> **Problem details**:
Reproduce all of the data below without alteration; exclude every picture.

Start of Supplied material

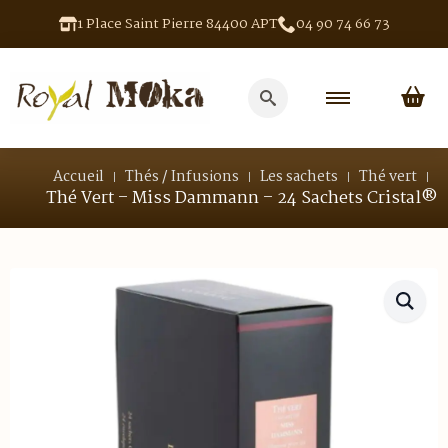
1 Place Saint Pierre 84400 APT
04 90 74 66 73
Search
for:
Accueil
Thés / Infusions
Les sachets
Thé vert
Thé Vert – Miss Dammann – 24 Sachets Cristal®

End of Supplied material

> **Solution to the exercise**:
1 Place Saint Pierre 84400 APT
04 90 74 66 73
Search
for:
Accueil
Thés / Infusions
Les sachets
Thé vert
Thé Vert – Miss Dammann – 24 Sachets Cristal®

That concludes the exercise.